> Prompt
From the first line to the last, output the records exactly and drop any images.

> Material for this task
+++

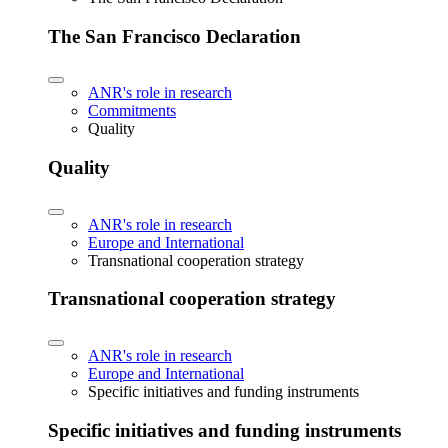
The San Francisco Declaration
ANR's role in research
Commitments
Quality
Quality
ANR's role in research
Europe and International
Transnational cooperation strategy
Transnational cooperation strategy
ANR's role in research
Europe and International
Specific initiatives and funding instruments
Specific initiatives and funding instruments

+++

> Answer section
The San Francisco Declaration
ANR's role in research
Commitments
Quality
Quality
ANR's role in research
Europe and International
Transnational cooperation strategy
Transnational cooperation strategy
ANR's role in research
Europe and International
Specific initiatives and funding instruments
Specific initiatives and funding instruments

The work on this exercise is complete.